What created opportunities for me was not perfection. It was initiative. I volunteered for projects others avoided. I helped launch new courses. I mobilized student activities. I worked on industry partnerships that created opportunities for students to gain real-world experience. I simply kept showing up and trying to contribute wherever I could.

That period of my life taught me something I still carry with me today: many opportunities come not because people think you are fully ready, but because they see your willingness to take action. I think this lesson matters deeply for today’s graduates.

Many young people now feel pressured to have their entire lives figured out immediately. Social media has intensified this pressure by making success appear fast, polished, and effortless.

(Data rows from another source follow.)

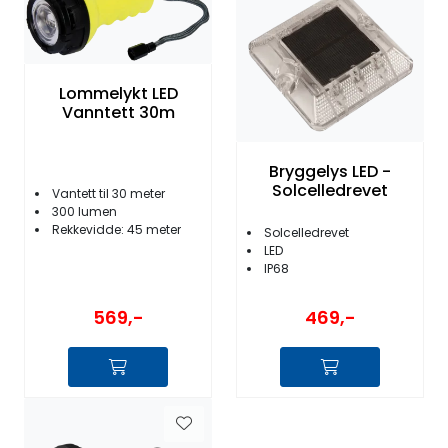
Fortøyning
Fritid/Sikkerhet
Lommelykt LED
Vanntett 30m
Båtpleie/Opplag
Bryggelys LED -
Seil
Solcelledrevet
Vantett til 30 meter
300 lumen
Rekkevidde: 45 meter
Solcelledrevet
Nyheter
LED
IP68
569,-
469,-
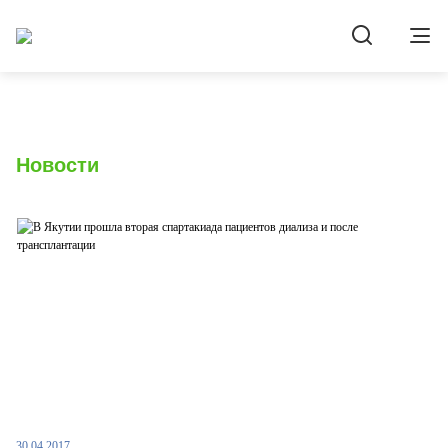
Новости
30.04.2017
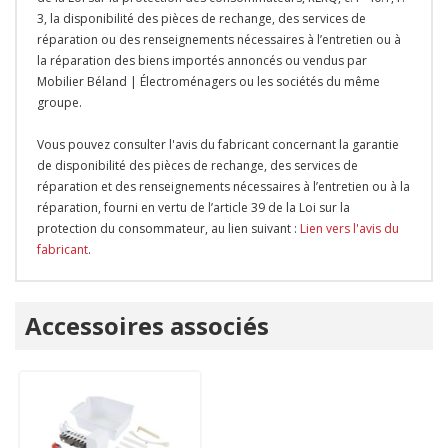
3, la disponibilité des pièces de rechange, des services de
réparation ou des renseignements nécessaires à l’entretien ou à
la réparation des biens importés annoncés ou vendus par
Mobilier Béland | Électroménagers ou les sociétés du même
groupe.
Vous pouvez consulter l'avis du fabricant concernant la garantie
de disponibilité des pièces de rechange, des services de
réparation et des renseignements nécessaires à l’entretien ou à la
réparation, fourni en vertu de l’article 39 de la Loi sur la
protection du consommateur, au lien suivant :
Lien vers l'avis du
fabricant
.
Onglet
Accessoires associés
personnalisé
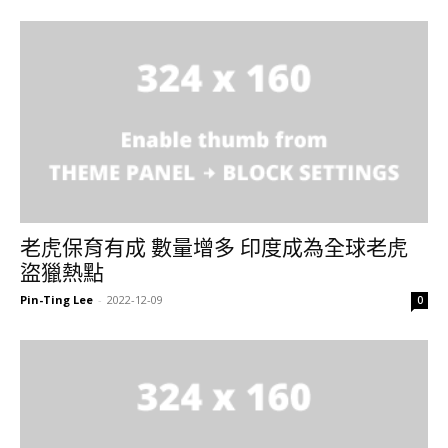
老虎保育有成 數量增多 印度成為全球老虎
盜獵熱點
Pin-Ting Lee
-
2022-12-09
0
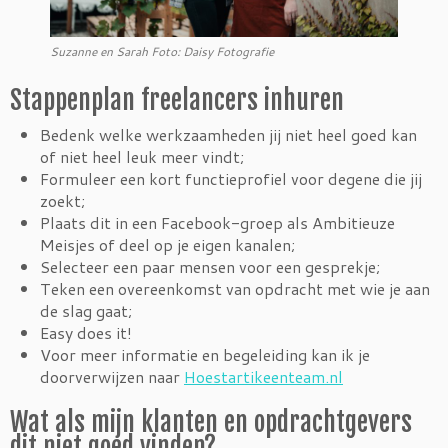
Suzanne en Sarah Foto: Daisy Fotografie
Stappenplan freelancers inhuren
Bedenk welke werkzaamheden jij niet heel goed kan
of niet heel leuk meer vindt;
Formuleer een kort functieprofiel voor degene die jij
zoekt;
Plaats dit in een Facebook-groep als Ambitieuze
Meisjes of deel op je eigen kanalen;
Selecteer een paar mensen voor een gesprekje;
Teken een overeenkomst van opdracht met wie je aan
de slag gaat;
Easy does it!
Voor meer informatie en begeleiding kan ik je
doorverwijzen naar
Hoestartikeenteam.nl
Wat als mijn klanten en opdrachtgevers
dit niet goed vinden?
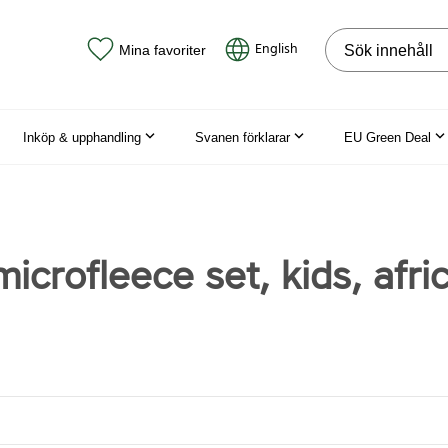
Sök på webbpla
English
Mina favoriter
Inköp & upphandling
Svanen förklarar
EU Green Deal
microfleece set, kids, afri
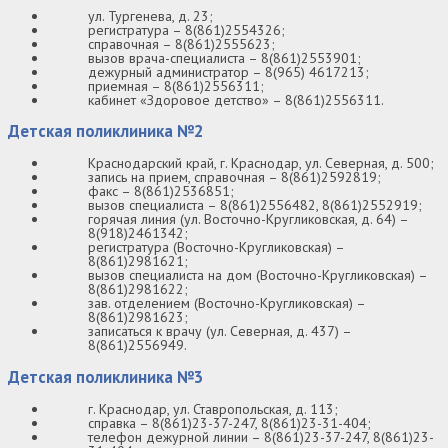
ул. Тургенева, д. 23;
регистратура – 8(861)2554326;
справочная – 8(861)2555623;
вызов врача-специалиста – 8(861)2553901;
дежурный администратор – 8(965) 4617213;
приемная – 8(861)2556311;
кабинет «Здоровое детство» – 8(861)2556311.
Детская поликлиника №2
Краснодарский край, г. Краснодар, ул. Северная, д. 500;
запись на прием, справочная – 8(861)2592819;
факс – 8(861)2536851;
вызов специалиста – 8(861)2556482, 8(861)2552919;
горячая линия (ул. Восточно-Кругликовская, д. 64) –
8(918)2461342;
регистратура (Восточно-Кругликовская) –
8(861)2981621;
вызов специалиста на дом (Восточно-Кругликовская) –
8(861)2981622;
зав. отделением (Восточно-Кругликовская) –
8(861)2981623;
записаться к врачу (ул. Северная, д. 437) –
8(861)2556949.
Детская поликлиника №3
г. Краснодар, ул. Ставропольская, д. 113;
справка – 8(861)23-37-247, 8(861)23-31-404;
телефон дежурной линии – 8(861)23-37-247, 8(861)23-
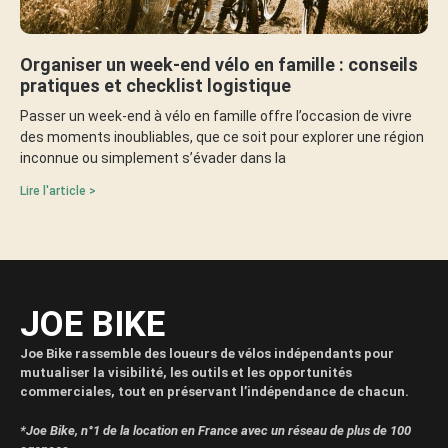
Organiser un week-end vélo en famille : conseils
pratiques et checklist logistique
Passer un week-end à vélo en famille offre l’occasion de vivre
des moments inoubliables, que ce soit pour explorer une région
inconnue ou simplement s’évader dans la
Lire l'article >
JOE BIKE
Joe Bike rassemble des loueurs de vélos indépendants pour
mutualiser la visibilité, les outils et les opportunités
commerciales, tout en préservant l’indépendance de chacun.
*Joe Bike, n°1 de la location en France avec un réseau de plus de 100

Many graduates quietly compare themselves with people online who seem more successful, financially stable, or certain about their future.

But life rarely unfolds that neatly. Some people discover direction early. Others take longer. Some change careers multiple times. Some struggle before opportunities finally appear. Some succeed externally while privately feeling lost. Growth is rarely linear.

Another thing I learned early in life was responsibility. I started a family while still very young myself. That experience forced me to mature quickly and confront realities I was not yet emotionally prepared for. Like many young people trying to grow up quickly, I made decisions I would later understand differently with age and experience.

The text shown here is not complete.